Your task – Reproduce the records below exactly, but leave their pictures out of the copy.

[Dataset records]
──────────

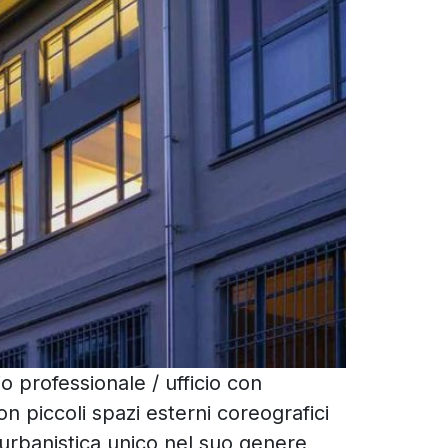
io professionale / ufficio con
on piccoli spazi esterni coreografici
 urbanistica unico nel suo genere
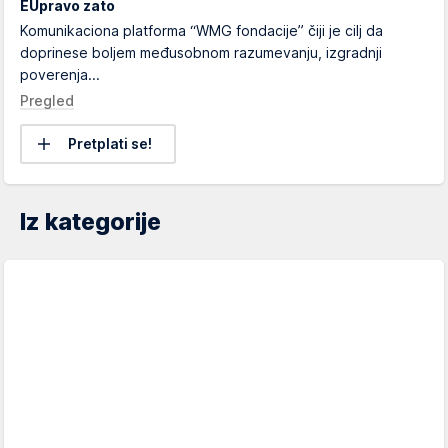
EUpravo zato
Komunikaciona platforma “WMG fondacije” čiji je cilj da
doprinese boljem međusobnom razumevanju, izgradnji
poverenja...
Pregled
Pretplati se!
Iz kategorije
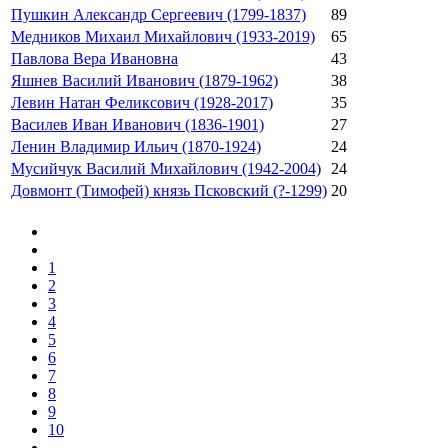
Пушкин Александр Сергеевич (1799-1837)
89
Медников Михаил Михайлович (1933-2019)
65
Павлова Вера Ивановна
43
Яшнев Василий Иванович (1879-1962)
38
Левин Натан Феликсович (1928-2017)
35
Василев Иван Иванович (1836-1901)
27
Ленин Владимир Ильич (1870-1924)
24
Мусийчук Василий Михайлович (1942-2004)
24
Довмонт (Тимофей) князь Псковский (?-1299)
20
1
2
3
4
5
6
7
8
9
10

──────────

Exercise result –
io professionale / ufficio con
on piccoli spazi esterni coreografici
 urbanistica unico nel suo genere
EUpravo zato
Komunikaciona platforma “WMG fondacije” čiji je cilj da
doprinese boljem međusobnom razumevanju, izgradnji
poverenja...
Pregled
Pretplati se!
Iz kategorije
Пушкин Александр Сергеевич (1799-1837)
89
Медников Михаил Михайлович (1933-2019)
65
Павлова Вера Ивановна
43
Яшнев Василий Иванович (1879-1962)
38
Левин Натан Феликсович (1928-2017)
35
Василев Иван Иванович (1836-1901)
27
Ленин Владимир Ильич (1870-1924)
24
Мусийчук Василий Михайлович (1942-2004)
24
Довмонт (Тимофей) князь Псковский (?-1299)
20
1
2
3
4
5
6
7
8
9
10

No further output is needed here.